Consequently, businesses will also have only one portal to use to submit their information. Under the proposals, the data hub will open to e-commerce shipments in 2028 and (on a voluntary basis) to other importers in 2032, which should bring immediate benefits and simplifications.
· ‘Supply Chain Supervision’
The European data hub not only strengthens customs supervision, it also provides traders with greater security. Indeed, the hub also provides information as part of a completely revised risk approach to global trade. Through verifiable supply chain information, anomalies in trade patterns can be carefully and effectively detected.
· Trust and Check Trader
When traders meet certain reliability requirements, they can be considered a ''trust and check trader.'' This more advanced AEO status allows the trader to take advantage of the future Customs One-Stop-Shop (''COSS''). In this case, traders can release goods without active intervention from customs.

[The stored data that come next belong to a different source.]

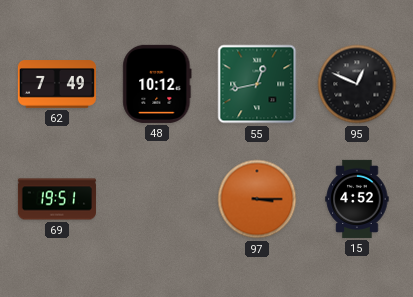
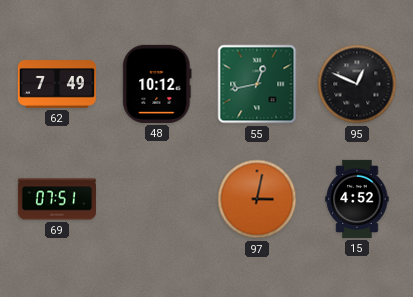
69: 19:51 -> 07:51
97: 3:15 -> 3:02
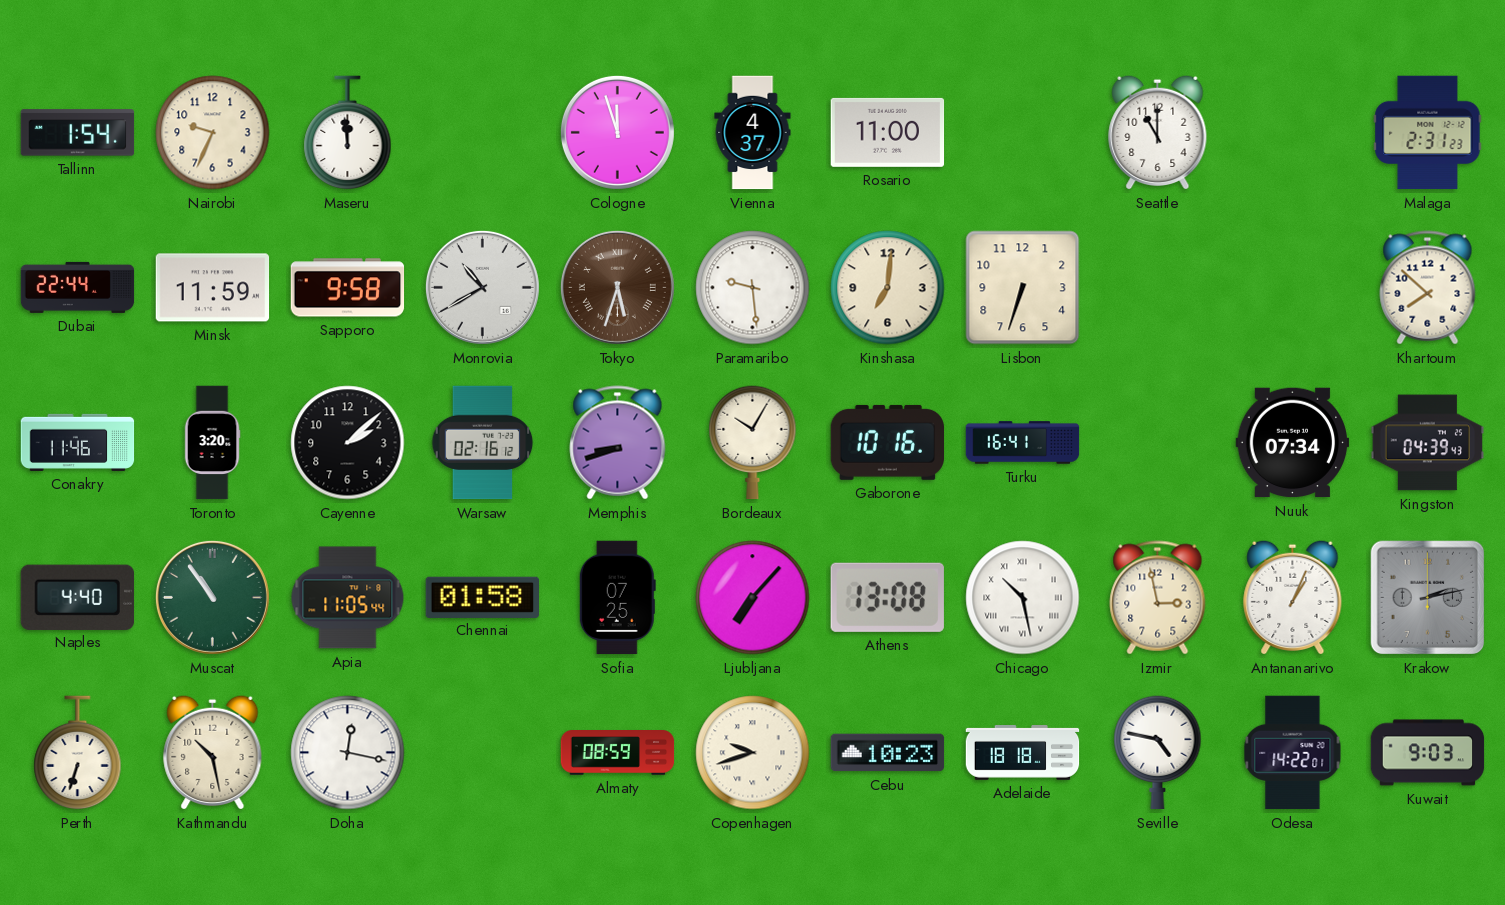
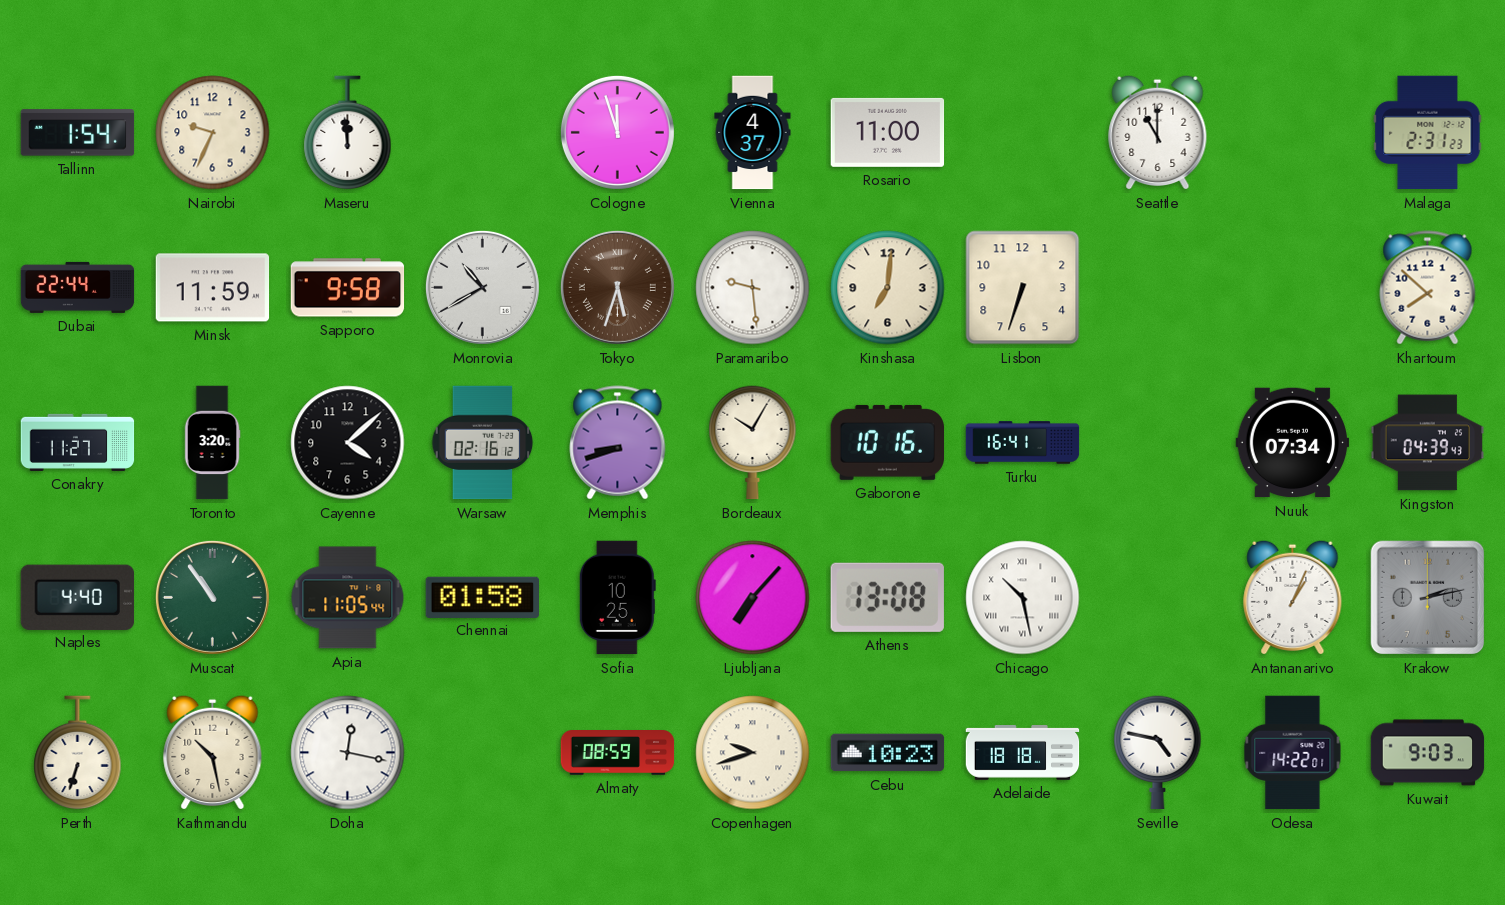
Conakry: 11:46 -> 11:27
Cayenne: 2:08 -> 4:08
Sofia: 07:25 -> 10:25
Izmir: 2:58 -> none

· Important role of online platforms
Online platforms such as Amazon will play a more important role than they do now. This is an important difference. Whereas under the current system, compliance with many customs obligations still lies with the consumer and/or the carrier, this responsibility will now fall to online platforms. For example, Amazon will be responsible for remitting customs duties and VAT, so consumers will no longer face unexpected costs. With online platforms as official importers, EU consumers can rest assured that all duties have been paid and that their purchases are safe and meet EU environmental, safety and ethical standards.
In addition, the current €150 threshold, where goods below that are exempt from customs duties, will be scrapped.
The reform also simplifies the calculation of customs duties for the most common low-value goods purchased from outside the EU by reducing the thousands of possible categories of customs duties to just four categories. This makes the classification of goods much easier.
· Harmonized crisis and sanctions policy
Whereas each member state currently has its own sanctions policy regarding customs law violations, the reform will result in a common list that includes all acts and omissions that are flagged as violations.
The European Customs Authority will also coordinate crisis management. It will develop and enforce protocols and procedures for various crisis scenarios, such as public health emergencies, disrupted or blocked supply chains or the enforcement of EU sanctions.
When can we expect the reforms?
The proposals are scheduled to be implemented over the next 10 to 15 years. According to the Commission, the new rules for the European Customs Authority, the European Customs Data Hub and the new rules for e-commerce will come into effect in mid-2028. At first, the EU Customs Data Hub will be available only for e-commerce transactions. From 2032, all traders will be able to use it. A review of the new rules will then take place in 2035, after which the use of the EU Customs Data Hub could become mandatory for all traders in 2038.